English music venue owner born in 1939

Keith Crombie (c. 1939, Seaham – 29 December 2012, Newcastle upon Tyne) was a music venue owner and promoter in Newcastle upon Tyne, England. He worked on the North East jazz scene since the 1960s, starting at the Downbeat jazz club. In the early 1990s he started the Jazz Café, a small music venue which he owned and operated until his death in 2012.
Crombie was very selective about whom he allowed into the Jazz Café, famously having turned away the entire Newcastle FC squad. Crombie had a colourful past, including a school-era musical collaboration with two members of The Shadows, a brief career as a getaway driver, and dealings with The Krays while working in the nightclub scene.

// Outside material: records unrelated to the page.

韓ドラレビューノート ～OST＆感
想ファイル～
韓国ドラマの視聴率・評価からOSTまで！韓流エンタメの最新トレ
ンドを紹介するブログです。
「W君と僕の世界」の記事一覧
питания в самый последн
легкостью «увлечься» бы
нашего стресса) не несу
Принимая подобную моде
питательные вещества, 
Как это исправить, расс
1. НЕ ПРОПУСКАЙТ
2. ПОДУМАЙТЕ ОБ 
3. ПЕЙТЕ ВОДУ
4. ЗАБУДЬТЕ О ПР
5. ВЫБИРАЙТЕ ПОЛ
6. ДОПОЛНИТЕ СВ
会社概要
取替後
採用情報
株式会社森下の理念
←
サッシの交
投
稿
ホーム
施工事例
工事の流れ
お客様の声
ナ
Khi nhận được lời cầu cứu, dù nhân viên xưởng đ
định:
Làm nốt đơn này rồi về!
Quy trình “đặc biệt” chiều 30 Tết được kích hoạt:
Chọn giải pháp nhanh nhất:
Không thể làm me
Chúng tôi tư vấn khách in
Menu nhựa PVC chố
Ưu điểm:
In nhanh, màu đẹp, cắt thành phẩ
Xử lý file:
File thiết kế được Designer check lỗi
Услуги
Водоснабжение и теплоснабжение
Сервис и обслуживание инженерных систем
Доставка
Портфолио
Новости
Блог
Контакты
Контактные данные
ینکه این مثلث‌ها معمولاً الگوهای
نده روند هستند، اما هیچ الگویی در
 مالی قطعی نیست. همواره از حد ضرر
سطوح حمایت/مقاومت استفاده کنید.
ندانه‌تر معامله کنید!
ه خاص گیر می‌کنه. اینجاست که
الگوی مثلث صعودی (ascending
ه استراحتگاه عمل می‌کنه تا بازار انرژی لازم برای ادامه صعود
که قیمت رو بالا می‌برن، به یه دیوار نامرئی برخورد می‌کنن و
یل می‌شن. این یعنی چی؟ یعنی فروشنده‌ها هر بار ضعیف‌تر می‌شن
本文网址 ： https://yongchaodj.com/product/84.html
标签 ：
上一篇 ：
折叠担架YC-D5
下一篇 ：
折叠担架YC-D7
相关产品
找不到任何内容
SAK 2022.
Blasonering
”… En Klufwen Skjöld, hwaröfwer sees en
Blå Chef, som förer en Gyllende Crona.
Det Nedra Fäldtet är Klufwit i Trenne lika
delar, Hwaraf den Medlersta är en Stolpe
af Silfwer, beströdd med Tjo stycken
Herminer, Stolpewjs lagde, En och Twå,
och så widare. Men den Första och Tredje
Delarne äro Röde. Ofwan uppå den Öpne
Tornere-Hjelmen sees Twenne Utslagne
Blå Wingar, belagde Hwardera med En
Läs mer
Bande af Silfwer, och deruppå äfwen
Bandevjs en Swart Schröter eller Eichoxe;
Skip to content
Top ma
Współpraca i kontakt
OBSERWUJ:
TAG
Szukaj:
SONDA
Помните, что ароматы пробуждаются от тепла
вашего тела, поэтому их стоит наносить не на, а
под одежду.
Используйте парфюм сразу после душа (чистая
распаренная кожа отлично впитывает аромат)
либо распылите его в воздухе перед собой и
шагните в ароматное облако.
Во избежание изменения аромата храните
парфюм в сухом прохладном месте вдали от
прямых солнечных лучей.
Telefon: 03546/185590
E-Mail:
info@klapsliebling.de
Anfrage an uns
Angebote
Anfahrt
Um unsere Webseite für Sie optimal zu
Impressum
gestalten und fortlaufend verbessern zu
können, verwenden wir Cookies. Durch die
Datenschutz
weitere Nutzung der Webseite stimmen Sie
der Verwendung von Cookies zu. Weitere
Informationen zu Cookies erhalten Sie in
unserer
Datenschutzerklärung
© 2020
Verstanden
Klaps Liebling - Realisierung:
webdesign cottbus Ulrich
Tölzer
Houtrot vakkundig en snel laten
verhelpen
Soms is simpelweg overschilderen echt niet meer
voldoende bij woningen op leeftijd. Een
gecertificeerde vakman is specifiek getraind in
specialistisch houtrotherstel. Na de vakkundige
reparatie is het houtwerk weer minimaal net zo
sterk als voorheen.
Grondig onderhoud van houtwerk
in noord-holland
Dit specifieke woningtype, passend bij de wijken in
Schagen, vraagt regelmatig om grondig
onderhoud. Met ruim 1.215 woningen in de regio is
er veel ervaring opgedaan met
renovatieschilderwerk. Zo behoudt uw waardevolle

Crombie was a familiar sight to students at Newcastle University and Northumbria University (he was known as "The Jazz Man"), where he would distribute leaflets advertising his venue. Although the Jazz Café mostly booked local talent and rarely featured any big names, it was often cited as a frequent stop for musicians with business elsewhere in the city. A documentary about Crombie, titled The Jazz Man, and later renamed to Geordie Jazz Man, started filming before his death.

Shortly after Crombie's death a group of enthusiasts and local people set up a co-operative to continue his work of promoting jazz. The Jazz Café was refurbished and opened again after having been closed for a period after Crombie's death and is operated by Newcastle Arts Centre.